Shrimp scampi, shrimp newburg, shrimp paella, coconut shrimp, shrimp and cashews--there are myriads of dishes that highlight the versatility of shrimp. Frozen shrimp has found its way into almost every household freezer as one of the few seafoods that does not turn into mush when frozen. Many times, people think they are buying fresh shrimp from their grocery store but are actually buying frozen shrimp the fishmonger has thawed for the display case. Look for shrimp sized at least at 36 to 40 count per pound, preferably raw. Any smaller than that and you are dealing with salad shrimp, which are fine, just tiny and impossible to peel. Do a little math yourself and make sure that the thawed shrimp is not more expensive than the frozen packages, in which case the frozen will be fresher and cheaper.
Empty the package of frozen shrimp into a container of cold tap water. Let it sit for 10 minutes before adding fresh tap water. Within about 30 minutes, the shrimp should be thawed enough to peel.
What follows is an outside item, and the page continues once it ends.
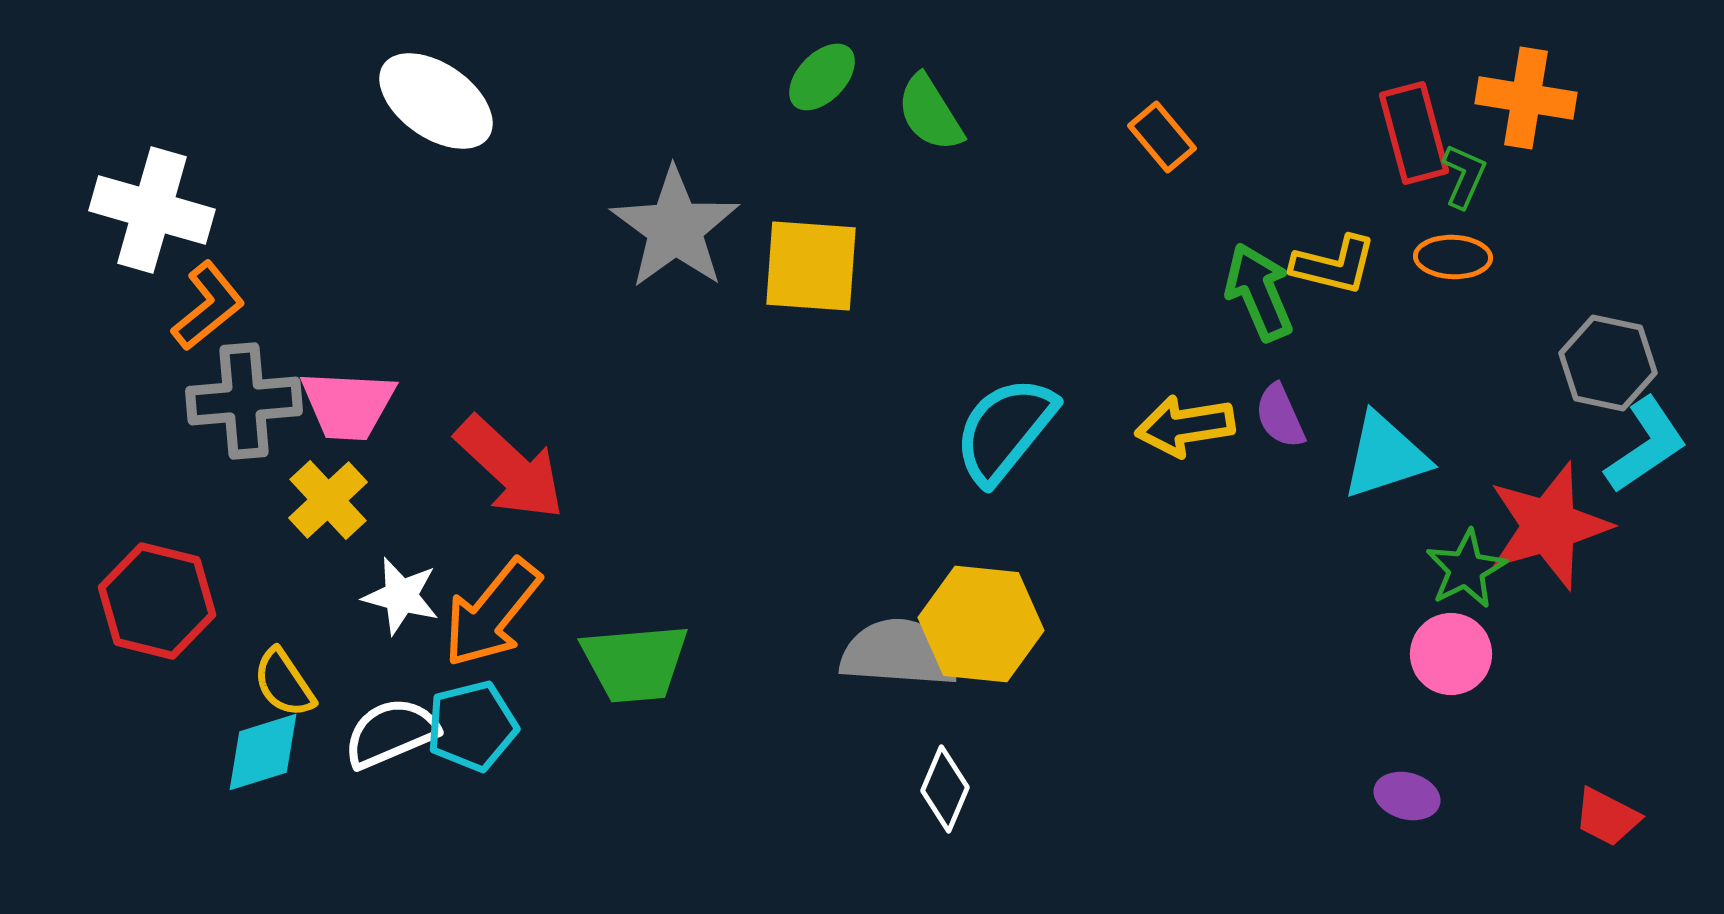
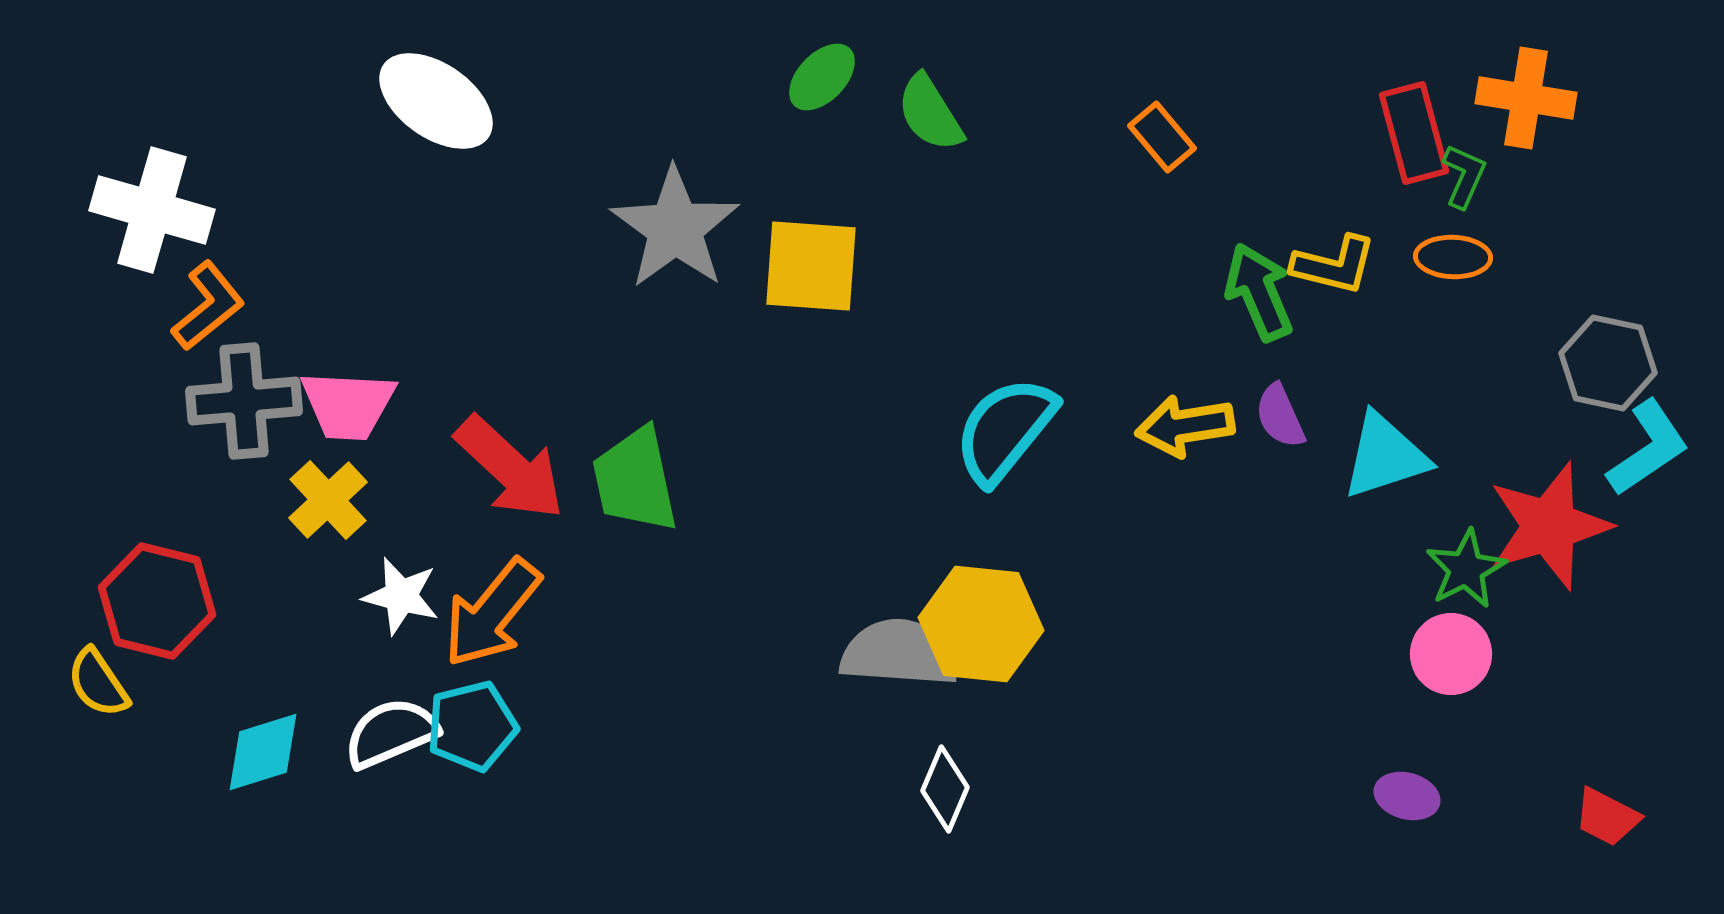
cyan L-shape: moved 2 px right, 3 px down
green trapezoid: moved 183 px up; rotated 83 degrees clockwise
yellow semicircle: moved 186 px left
Peel the thawed shrimp. By grasping the tiny little feet on the bottom and pulling up, the whole skin should peel off with the exception of the tail. Pull on the tip of the tail and it should slide off easily. If you notice the shrimp smells like ammonia or is mushy, discard it. If the shrimp was frozen properly, there should be no fishy smell.
Squeeze a little fresh lemon juice over the shrimp and discard the shells. They will smell up your kitchen quickly if not removed. Cover the shrimp and refrigerate it if you're not using them immediately.
The shrimp are ready for any recipe that calls for fresh or frozen shrimp.
It is recommended that they be used within six hours of being thawed as they are highly perishable.
At no time before cooking should they be left out of refrigeration for more than 10 to 15 minutes.